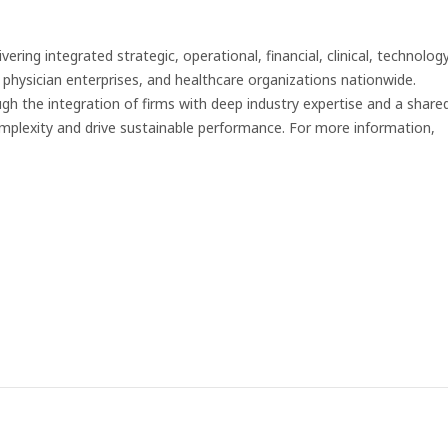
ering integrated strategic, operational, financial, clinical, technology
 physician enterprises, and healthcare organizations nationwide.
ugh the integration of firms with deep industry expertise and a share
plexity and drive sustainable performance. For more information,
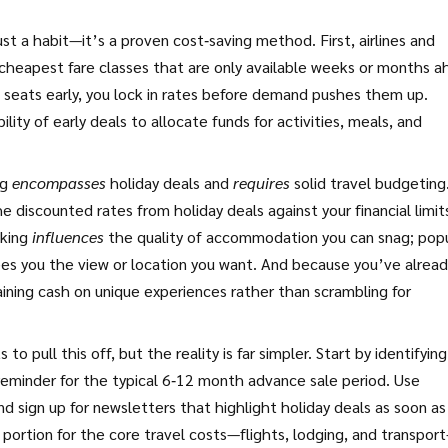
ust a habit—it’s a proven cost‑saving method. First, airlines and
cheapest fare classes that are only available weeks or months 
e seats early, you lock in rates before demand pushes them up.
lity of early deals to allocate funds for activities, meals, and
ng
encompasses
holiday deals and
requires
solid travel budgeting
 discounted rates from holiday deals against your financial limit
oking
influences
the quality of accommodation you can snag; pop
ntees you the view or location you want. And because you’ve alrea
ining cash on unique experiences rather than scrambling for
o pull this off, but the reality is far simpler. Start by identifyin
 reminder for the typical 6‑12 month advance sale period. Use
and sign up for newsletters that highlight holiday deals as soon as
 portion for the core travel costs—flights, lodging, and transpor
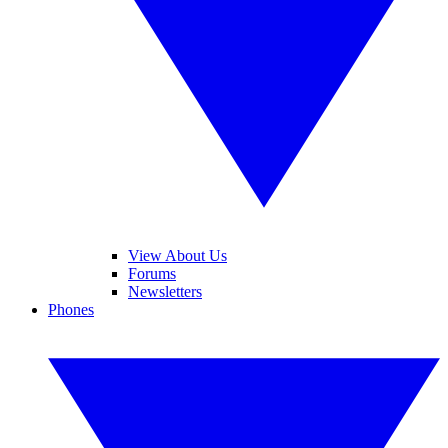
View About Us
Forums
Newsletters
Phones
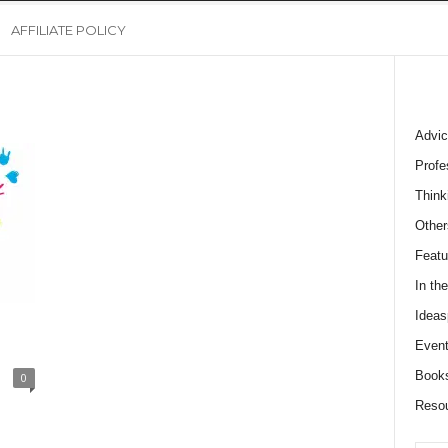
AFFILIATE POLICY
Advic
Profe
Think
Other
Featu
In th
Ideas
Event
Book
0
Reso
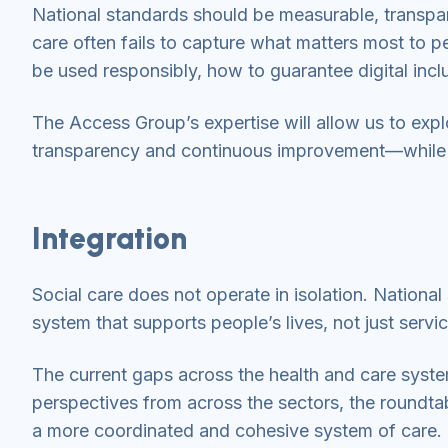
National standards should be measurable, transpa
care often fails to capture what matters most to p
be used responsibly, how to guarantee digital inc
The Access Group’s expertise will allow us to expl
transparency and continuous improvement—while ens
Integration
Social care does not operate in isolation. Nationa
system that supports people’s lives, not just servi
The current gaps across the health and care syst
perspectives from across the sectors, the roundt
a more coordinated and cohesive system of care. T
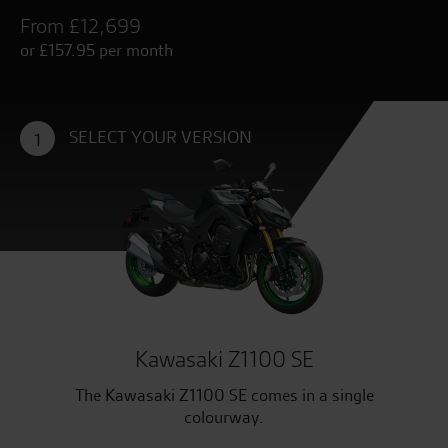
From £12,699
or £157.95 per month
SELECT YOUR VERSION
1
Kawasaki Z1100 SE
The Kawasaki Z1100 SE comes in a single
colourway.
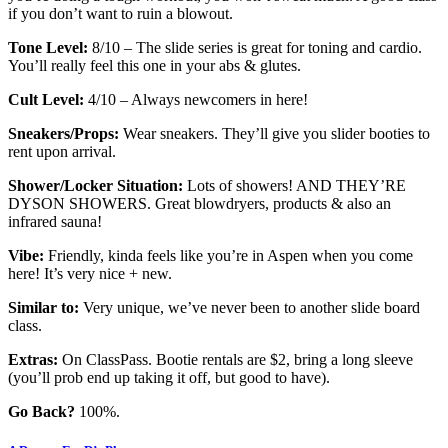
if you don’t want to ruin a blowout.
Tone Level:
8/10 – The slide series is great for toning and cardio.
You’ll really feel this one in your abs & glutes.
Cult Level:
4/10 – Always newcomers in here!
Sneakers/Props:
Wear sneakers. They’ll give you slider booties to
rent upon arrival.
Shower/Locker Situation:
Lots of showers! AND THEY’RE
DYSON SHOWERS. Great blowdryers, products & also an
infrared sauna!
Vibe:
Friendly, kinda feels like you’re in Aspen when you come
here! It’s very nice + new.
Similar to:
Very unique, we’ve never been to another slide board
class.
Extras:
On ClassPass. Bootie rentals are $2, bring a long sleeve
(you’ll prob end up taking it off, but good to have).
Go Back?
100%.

◆ ◆ ◆ ◆ ◆

> [Work item]: From the first line to the last, set down the records word for word and drop the images.

> [Solution for this problem]:
ering integrated strategic, operational, financial, clinical, technology
 physician enterprises, and healthcare organizations nationwide.
ugh the integration of firms with deep industry expertise and a share
plexity and drive sustainable performance. For more information,
ust a habit—it’s a proven cost‑saving method. First, airlines and
cheapest fare classes that are only available weeks or months 
e seats early, you lock in rates before demand pushes them up.
lity of early deals to allocate funds for activities, meals, and
ng
encompasses
holiday deals and
requires
solid travel budgeting
 discounted rates from holiday deals against your financial limit
oking
influences
the quality of accommodation you can snag; pop
ntees you the view or location you want. And because you’ve alrea
ining cash on unique experiences rather than scrambling for
o pull this off, but the reality is far simpler. Start by identifyin
 reminder for the typical 6‑12 month advance sale period. Use
and sign up for newsletters that highlight holiday deals as soon as
 portion for the core travel costs—flights, lodging, and transpor
View About Us
Forums
Newsletters
Phones
AFFILIATE POLICY
Advic
Profe
Think
Other
Featu
In th
Ideas
Event
Book
0
Reso
National standards should be measurable, transpa
care often fails to capture what matters most to p
be used responsibly, how to guarantee digital inc
The Access Group’s expertise will allow us to expl
transparency and continuous improvement—while ens
Integration
Social care does not operate in isolation. Nationa
system that supports people’s lives, not just servi
The current gaps across the health and care syst
perspectives from across the sectors, the roundt
a more coordinated and cohesive system of care. T
From £12,699
or £157.95 per month
SELECT YOUR VERSION
1
Kawasaki Z1100 SE
The Kawasaki Z1100 SE comes in a single
colourway.
if you don’t want to ruin a blowout.
Tone Level:
8/10 – The slide series is great for toning and cardio.
You’ll really feel this one in your abs & glutes.
Cult Level:
4/10 – Always newcomers in here!
Sneakers/Props:
Wear sneakers. They’ll give you slider booties to
rent upon arrival.
Shower/Locker Situation:
Lots of showers! AND THEY’RE
DYSON SHOWERS. Great blowdryers, products & also an
infrared sauna!
Vibe:
Friendly, kinda feels like you’re in Aspen when you come
here! It’s very nice + new.
Similar to:
Very unique, we’ve never been to another slide board
class.
Extras:
On ClassPass. Bootie rentals are $2, bring a long sleeve
(you’ll prob end up taking it off, but good to have).
Go Back?
100%.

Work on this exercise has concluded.